不況の波が押し寄せるアメリカ。新聞やテレビでは次々と発表される大企業のレイオフ(一時解雇)情報や倒産・吸収合併の噂が毎日のように流れている。

先月までは物価が上昇していることくらいしか目に見えた変化はなかったが、今週取引先の大手PR会社の社員から11月いっぱいで田舎に帰る旨の連絡があったり、近所の銀行の看板が突然吸収合併により付け替えられたりと、景気悪化を肌で感じるようになってきた。

そんな中、先日タイムズスクエアを通りがかったところ、観光客のいつもの撮影スポットからちょっとずれた場所にたくさんの人々が写真を撮っている電光掲示板があった。

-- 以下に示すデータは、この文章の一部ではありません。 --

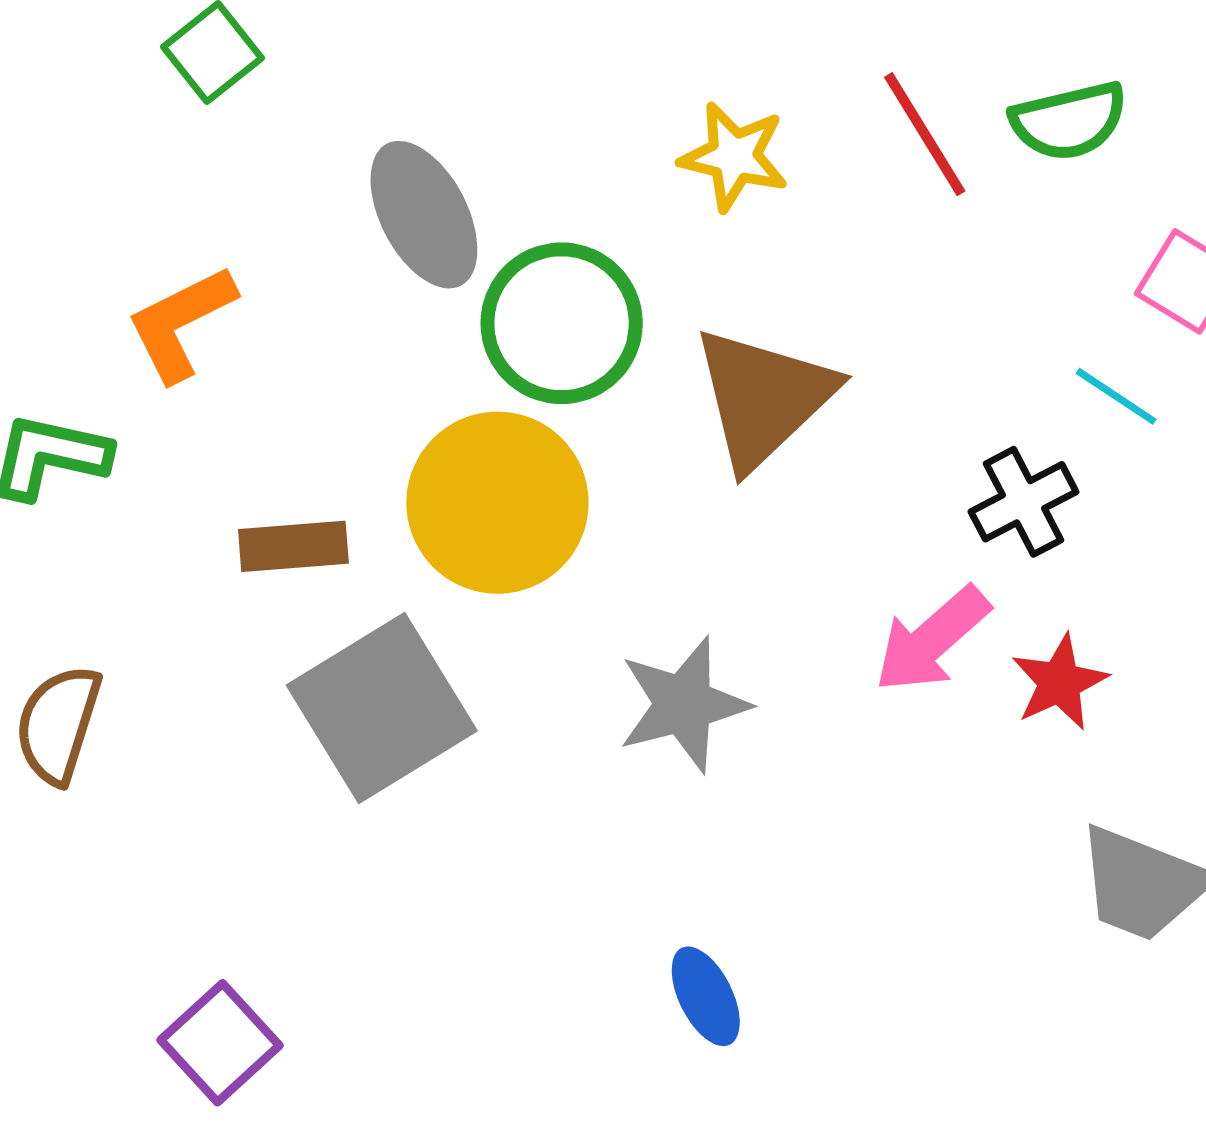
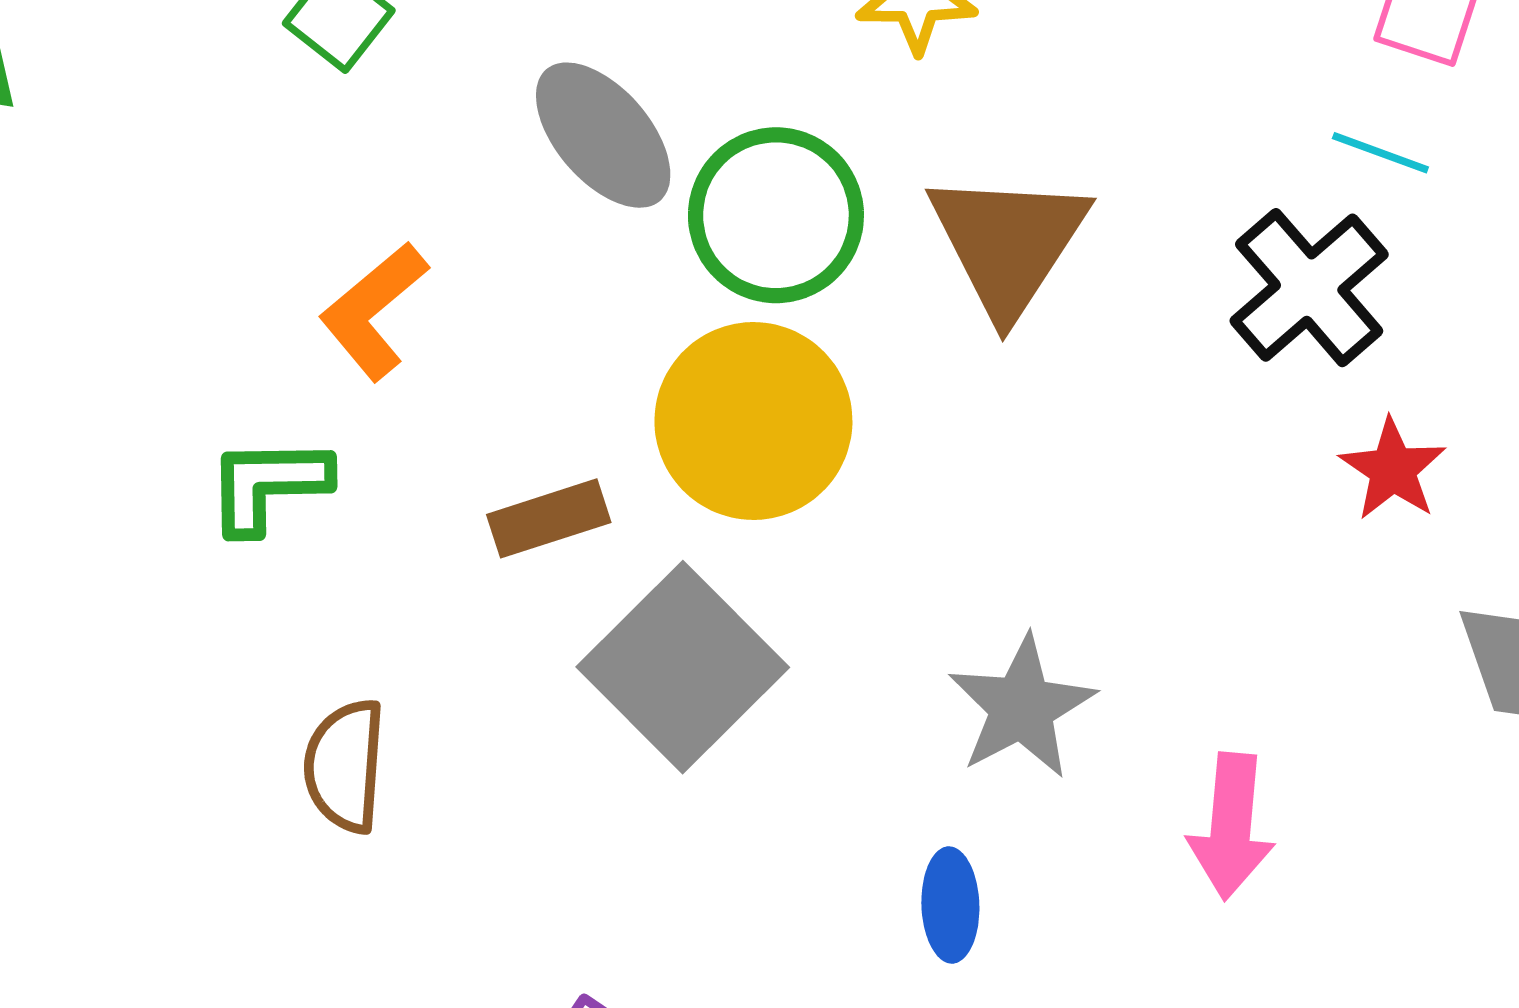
black cross: (1024, 502) -> (1309, 288), size x1.4
pink arrow: (932, 639) -> (1231, 826), moved, turned -30
gray star: (684, 704) -> (1022, 707), moved
blue ellipse: (706, 996) -> (950, 905), moved, turned 38

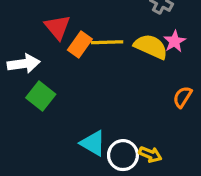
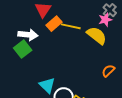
pink star: (175, 41) -> (105, 20), moved
white arrow: (24, 64) -> (28, 35), moved

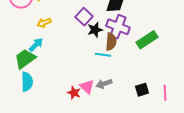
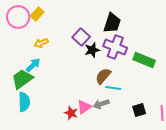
green rectangle: (147, 40) -> (144, 60), turned 55
brown semicircle: (111, 42) -> (103, 76), moved, turned -144
cyan line: (103, 55) -> (113, 88), moved
pink triangle: (87, 87) -> (84, 107), turned 42

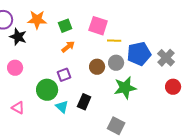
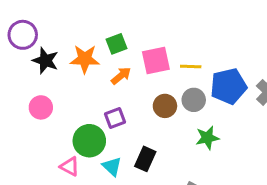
orange star: (37, 20) -> (85, 59), moved
pink square: (98, 26) -> (156, 61), moved, turned -30
green star: (125, 88) -> (207, 138), size x0.7
pink triangle: (18, 108) -> (70, 166), moved

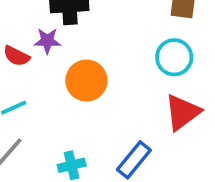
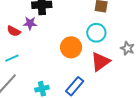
orange circle: (86, 81) -> (71, 47), moved

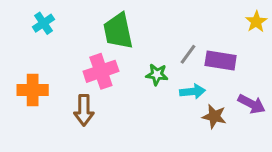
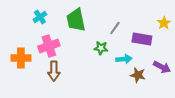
yellow star: (256, 22) -> (164, 23), moved
cyan cross: (43, 23) -> (40, 17), moved
gray line: (188, 54) -> (115, 28), moved
pink cross: (101, 71) -> (49, 46), moved

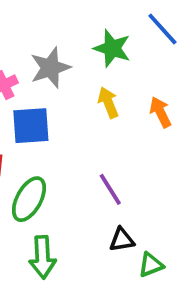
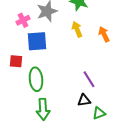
purple line: (110, 189) -> (89, 79), moved
green ellipse: (29, 199) -> (36, 79), turned -35

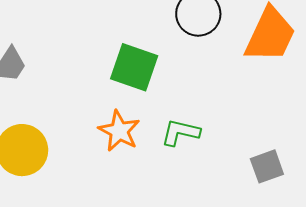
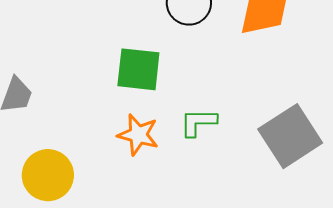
gray square: (267, 166) -> (290, 136), size x1.8

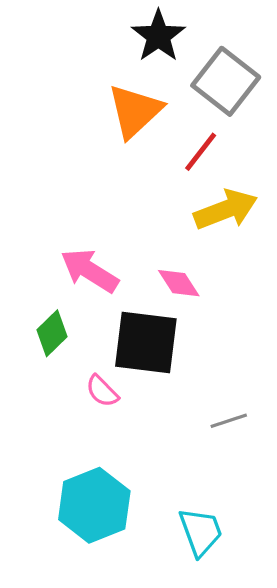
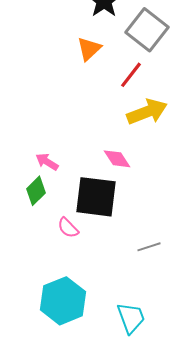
orange triangle: (135, 111) -> (89, 49), size x0.7
pink arrow: (90, 271) -> (47, 162), moved, size x0.6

掲示板はウォールグリーンという全米最大の薬局チェーン店のもの。新店舗がタイムズスクエアのど真ん中、ワン・タイムズスクエア・ビルにオープンし、電光掲示板も同店が入居するビルの東西と南の3面に派手に設置された。
1200万個のLEDで覆われたこの掲示板、ビルの3面に散りばめられたたくさんの掲示板が一つの動きをするという意味では世界最大のものだとか。この掲示板ではウォールグリーン自身の宣伝の他、有料で様々な商品などの広告が流れている。

シカゴで1901年に創業したウォールグリーン。現在では全米に6000店以上のフランチャイズ展開をしており、2010年には7000店舗以上を目指しているとのこと。
現在の不景気の煽りは受けているものの、薬や日用雑貨、安価なギフト等を扱う同店は高級ブランドを扱うデパートなどよりは影響が少ないようで、医者にかかる費用を節約する人々が増え、処方箋の要らない市販薬の売り上げが伸びているとか。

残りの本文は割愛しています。